The tapes include the final session, when Lecter killed Raspail. More important, they reveal how much Raspail told Lecter about Jame Gumb:
Raspail told Dr. Lecter that Gumb was obsessed with moths, that he had flayed people in the past, that he had killed Klaus, that he had a job with the Mr. Hide leather-goods company in Calumet City, but was taking money from an old lady in Belvedere, Ohio, who had made linings for Mr. Hide, Inc. One day Gumb would take everything the old lady had, Raspail predicted.
“When Lecter read that the first victim was from Belvedere and she was flayed, he knew who was doing it,” Crawford told Starling as they listened together to the tape. “He’d have given you Gumb and looked like a genius if Chilton had stayed out of it.”

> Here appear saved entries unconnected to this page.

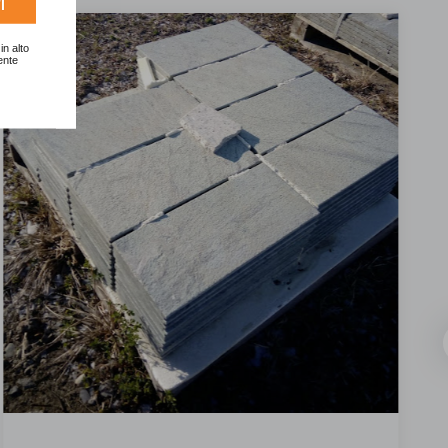
I
in alto
ente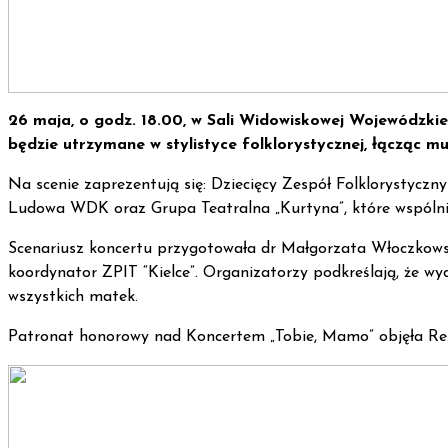
26 maja, o godz. 18.00, w Sali Widowiskowej
Wojewódzkie
będzie utrzymane w stylistyce folklorystycznej, łącząc m
Na scenie zaprezentują się: Dziecięcy Zespół Folklorystyczny
Ludowa WDK oraz Grupa Teatralna „Kurtyna”, które wspólni
Scenariusz koncertu przygotowała dr Małgorzata Włoczkowska
koordynator ZPIT “Kielce”. Organizatorzy podkreślają, że 
wszystkich matek.
Patronat honorowy nad Koncertem „Tobie, Mamo” objęła Re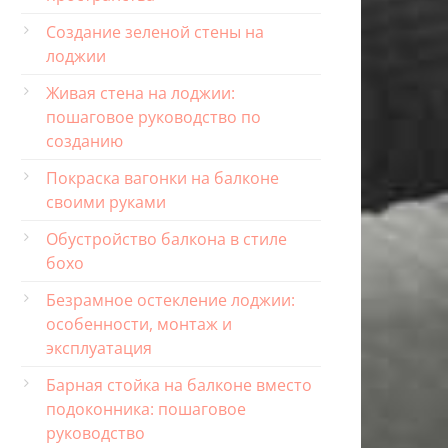
Создание зеленой стены на
лоджии
Живая стена на лоджии:
пошаговое руководство по
созданию
Покраска вагонки на балконе
своими руками
Обустройство балкона в стиле
бохо
Безрамное остекление лоджии:
особенности, монтаж и
эксплуатация
Барная стойка на балконе вместо
подоконника: пошаговое
руководство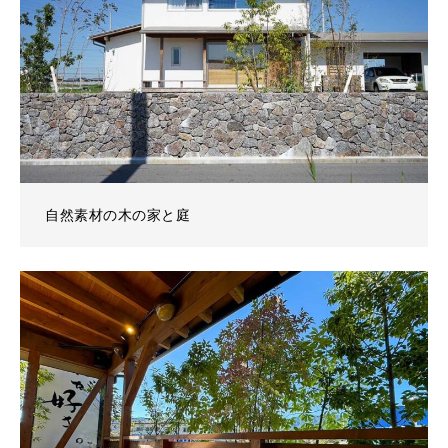
自然素材の木の家と庭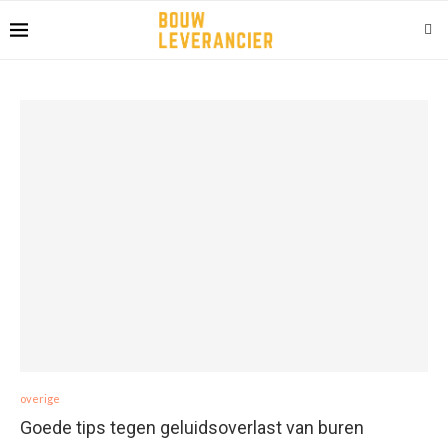
overige
Goede tips tegen geluidsoverlast van buren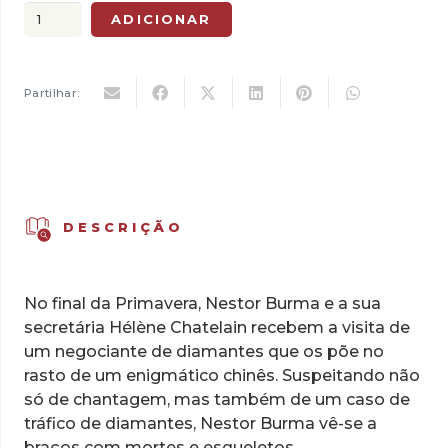
original
atual
Quantidade
ADICIONAR
era:
é:
de
18,50 €.
12,95 €.
Nestor
Burma
Partilhar:
-
Boulevard…
Ossada,
Vol.
4
DESCRIÇÃO
No final da Primavera, Nestor Burma e a sua
secretária Hélène Chatelain recebem a visita de
um negociante de diamantes que os põe no
rasto de um enigmático chinês. Suspeitando não
só de chantagem, mas também de um caso de
tráfico de diamantes, Nestor Burma vê-se a
braços com mortes e esqueletos…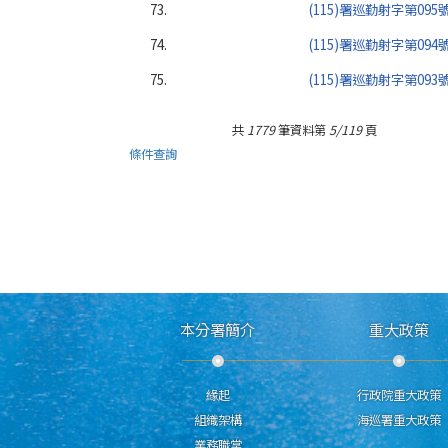
73.
(115)署巡勤射字第09
74.
(115)署巡勤射字第09
75.
(115)署巡勤射字第09
共
1779
筆資料第
5/119
頁
條件查詢
本分署簡介
重大政策
緣起
行政院重大政策
組織架構
海巡署重大政策
業務職掌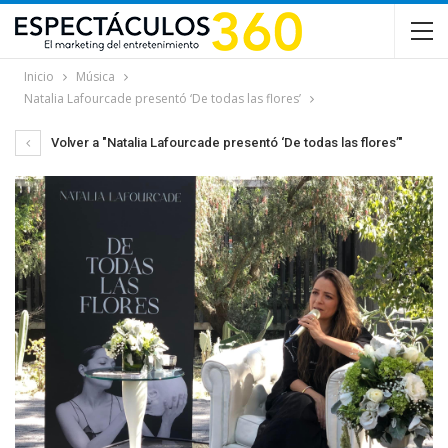
Inicio
Música
Natalia Lafourcade presentó ‘De todas las flores’
Volver a "Natalia Lafourcade presentó ‘De todas las flores’"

“He hinted to me by writing in the file that the sites were too random,” Starling said. “And in Memphis he asked me if I sew. What did he want to happen?”
“He wanted to amuse himself,” Crawford said. “He’s been amusing himself for a long, long time.”

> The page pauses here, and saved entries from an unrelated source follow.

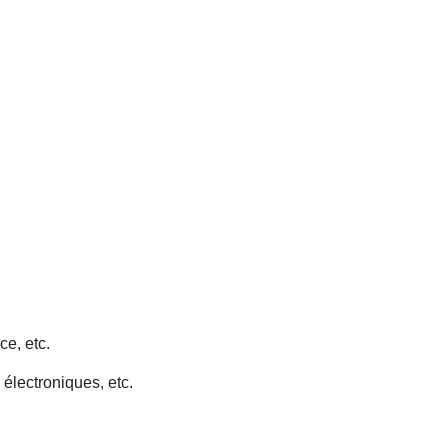
ce, etc.
 électroniques, etc.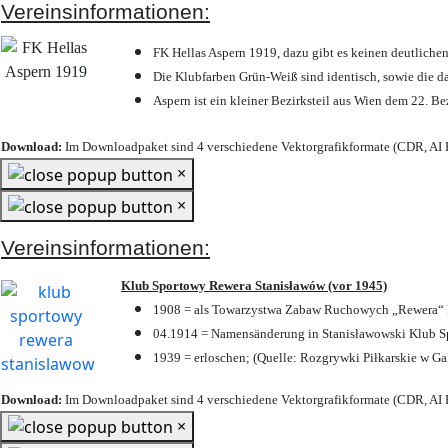
Vereinsinformationen:
FK Hellas Aspern 1919, dazu gibt es keinen deutlichen
Die Klubfarben Grün-Weiß sind identisch, sowie die 
Aspern ist ein kleiner Bezirksteil aus Wien dem 22. Be
Download:
Im Downloadpaket sind 4 verschiedene Vektorgrafikformate (CDR, AI E
×
×
Vereinsinformationen:
Klub Sportowy Rewera Stanisławów (vor 1945)
1908 = als Towarzystwa Zabaw Ruchowych „Rewera“ P
04.1914 = Namensänderung in Stanisławowski Klub Sp
1939 = erloschen; (Quelle: Rozgrywki Piłkarskie w Ga
Download:
Im Downloadpaket sind 4 verschiedene Vektorgrafikformate (CDR, AI E
×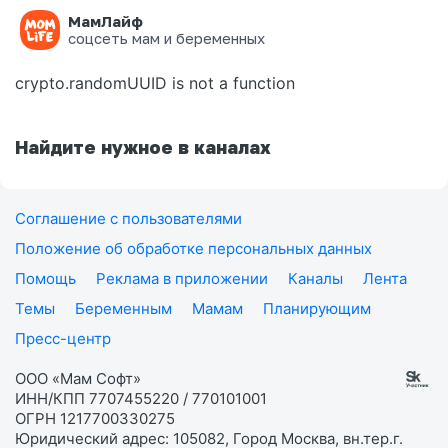
МамЛайф
Ошибка на странице
соцсеть мам и беременных
crypto.randomUUID is not a function
Найдите нужное в каналах
Соглашение с пользователями
Положение об обработке персональных данных
Помощь
Реклама в приложении
Каналы
Лента
Темы
Беременным
Мамам
Планирующим
Пресс-центр
ООО «Мам Софт»
ИНН/КПП 7707455220 / 770101001
ОГРН 1217700330275
Юридический адрес: 105082, Город Москва, вн.тер.г.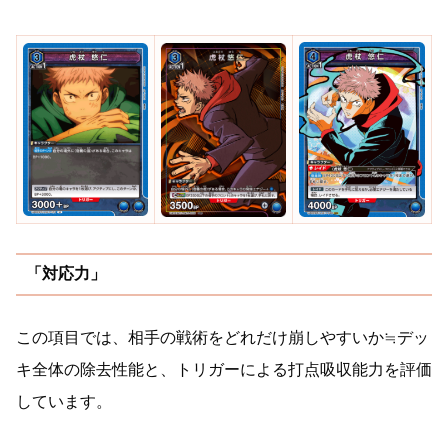
「対応力」
この項目では、相手の戦術をどれだけ崩しやすいか≒デッ
キ全体の除去性能と、トリガーによる打点吸収能力を評価
しています。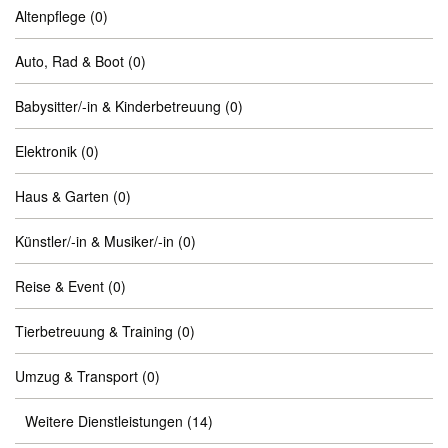
Altenpflege
(0)
Auto, Rad & Boot
(0)
Babysitter/-in & Kinderbetreuung
(0)
Elektronik
(0)
Haus & Garten
(0)
Künstler/-in & Musiker/-in
(0)
Reise & Event
(0)
Tierbetreuung & Training
(0)
Umzug & Transport
(0)
Weitere Dienstleistungen
(14)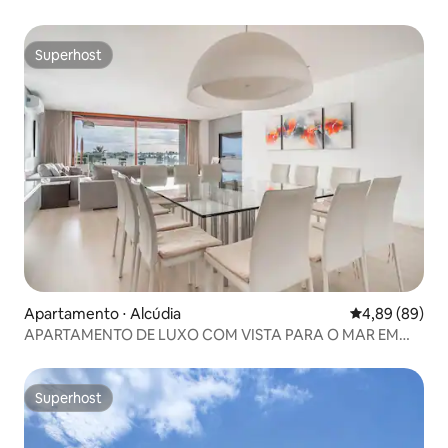
Superhost
Superhost
Apartamento ⋅ Alcúdia
4,89 de uma av
4,89 (89)
APARTAMENTO DE LUXO COM VISTA PARA O MAR EM
PUERTO DE ALCUDIA
Superhost
Superhost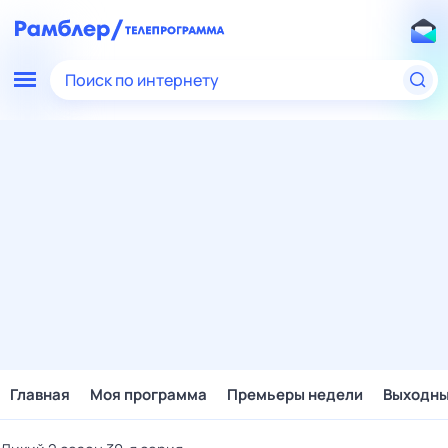
Поиск по интернету
Главная
Моя программа
Премьеры недели
Выходн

No tape of Jame Gumb was ever found, and his activities in the years after Raspail’s death were established piecemeal through business correspondence, gas receipts, interviews with boutique owners.
When Mrs. Lippman died on a trip to Florida with Gumb, he inherited everything—the old building with its living quarters and empty storefront and vast basement, and a comfortable amount of money. He stopped working for Mr. Hide, but maintained an apartment in Calumet City for a while, and used the business address to receive packages in the John Grant name.